MTH4425 TRIGONOMETRY COURSE PROCEDURE

MTH4425 TRIGONOMETRY

3 Credit Hours

Student Level:  

This course is open to students on the college level in the freshman year.

Catalog Description of the Course

MTH4425 - Trigonometry (3 hrs.)

[KRSN  MAT1030]

Trigonometric functions using the unit circle and right angle trigonometry, graphing applications, analytic trigonometry, vectors, trigonometric complex number applications, parametric and polar equations. This course requires that the students furnish their TI-83 or TI-84PLUS graphing calculator.

Course Classification:

Lecture

Prerequisite:   

A minimum grade of C in MTH 4420 or 23 ACT math score or satisfactory course placement assessment scores.             

Controlling Purpose:  

To provide pre-calculus and physics students with a knowledge of the functions and basic applications of trigonometry.

Core Outcomes:

The learning outcomes and competencies detailed in this course procedure meet, or exceed the learning outcomes and competencies specified by the Kansas Core Outcomes Project for this course, as sanctioned by the Kansas Board of Regents.

Learner Outcomes:  

Students will master the properties of the six basic functions of trigonometry and their inverses through algebraic and graphic analysis, and make applications to geometric measure, mechanics, wavelength, vectors, and complex numbers.
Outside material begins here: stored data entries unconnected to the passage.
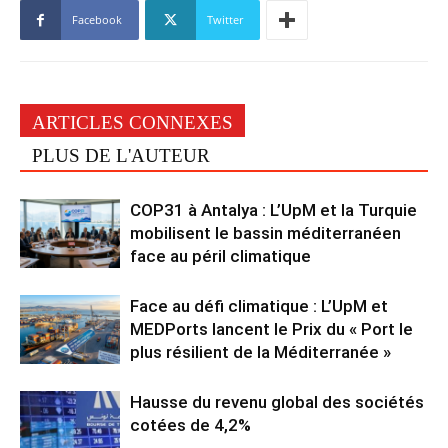
Facebook
Twitter
ARTICLES CONNEXES
PLUS DE L'AUTEUR
COP31 à Antalya : L’UpM et la Turquie
mobilisent le bassin méditerranéen
face au péril climatique
Face au défi climatique : L’UpM et
MEDPorts lancent le Prix du « Port le
plus résilient de la Méditerranée »
Hausse du revenu global des sociétés
cotées de 4,2%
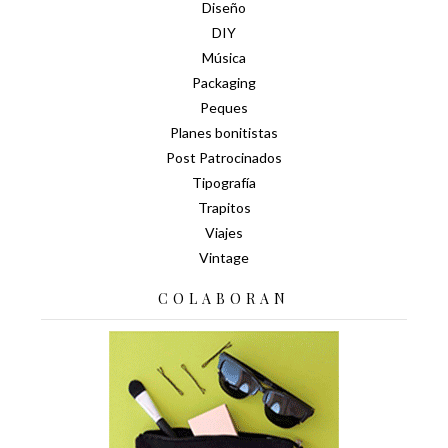
Diseño
DIY
Música
Packaging
Peques
Planes bonitistas
Post Patrocinados
Tipografía
Trapitos
Viajes
Vintage
COLABORAN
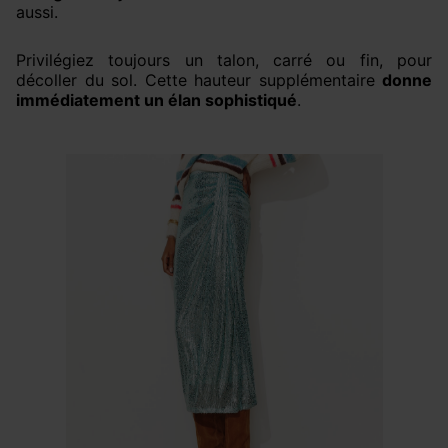
aussi.
Privilégiez toujours un talon, carré ou fin, pour
décoller du sol. Cette hauteur supplémentaire
donne
immédiatement un élan sophistiqué
.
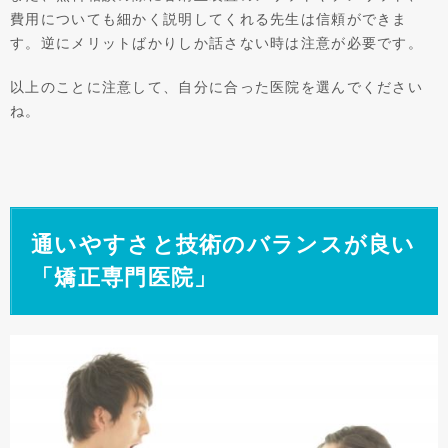
費用についても細かく説明してくれる先生は信頼ができま
す。逆にメリットばかりしか話さない時は注意が必要です。
以上のことに注意して、自分に合った医院を選んでください
ね。
通いやすさと技術のバランスが良い
「矯正専門医院」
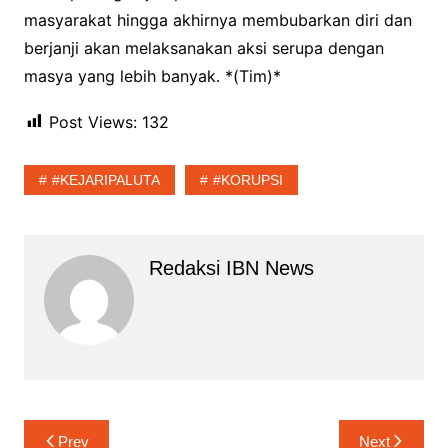
masyarakat hingga akhirnya membubarkan diri dan
berjanji akan melaksanakan aksi serupa dengan
masya yang lebih banyak. *(Tim)*
Post Views:
132
#KEJARIPALUTA
#KORUPSI
Redaksi IBN News
Navigasi
Prev
Next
Unit Outcomes for Criterion Based Evaluation:

The following defines the minimum core content not including the final examination period. Instructors may add other content as time allows.

The learning outcomes and competencies detailed in this course meet, or exceed the learning outcomes and competencies specified by the Kansas Core Outcomes Project for this course, as sanctioned by the Kansas Board of Regents.

 

UNIT 1: Trigonometric Functions

Outcomes: The student will be able to describe an angle in both degrees and radians; identify a unit circle and its relationship to real numbers; evaluate trigonometric functions of any angle; use fundamental trigonometric identities; sketch graphs of trigonometric functions; evaluate inverse trigonometric functions and their composition; use trigonometric functions to model and solve real-life problems.

  • Convert between decimals and degrees, minutes, seconds forms for angles.
  • Find the arc length of a circle.
  • Convert from degrees to radians and from radians to degrees.
  • Find the area of a sector of a circle.
  • Find the linear speed of an object traveling in circular motion.
  • Find the exact values of the trigonometric functions using a point on the unit circle.
  • Find the exact values of the trigonometric functions of quadrantal angles.
  • Find the exact values of the trigonometric functions of pi/4 = 45 degrees.
  • Find the exact values of the trigonometric functions of pi/6 = 30 degrees and pi/3 = 60 degrees.
  • Find the exact value of the trigonometric functions for integer multiples of pi/6 = 30 degrees, pi/4 = 45 degrees, and pi/3 = 60 degrees.
  • Use a calculator to approximate the value of a trigonometric function.
  • Use circle of radius r to evaluate the trigonometric functions.
  • Determine the domain and the range of the trigonometric functions
  • Determine the period of the trigonometric functions.
  • Determine the signs of the trigonometric functions in a given quadrant.
  • Find the values of the trigonometric functions using fundamental identities.
  • Find the exact values of the trigonometric functions of an angle given one of the functions and the quadrant of the angle.
  • Use even-odd properties to find the exact values of the trigonometric functions.
  • Graph functions of the form y = A sin (ꞷx) using transformations.
  • Graph functions of the form y = A cos (ꞷx) using transformations.
  • Determine the amplitude and period of sinusoidal functions.
  • Graph sinusoidal functions using key points.
  • Find an equation for a sinusoidal graph.
  • Graph functions of the form y = A tan (ꞷx) + B and y = A cot (ꞷx) + B.
  • Graph functions of the form y = A csc (ꞷx) + B and y = A sec (x) + B.
  • Graph sinusoidal functions: y = A sin (ꞷx - Փ) + B.
  • Find a sinusoidal function from data.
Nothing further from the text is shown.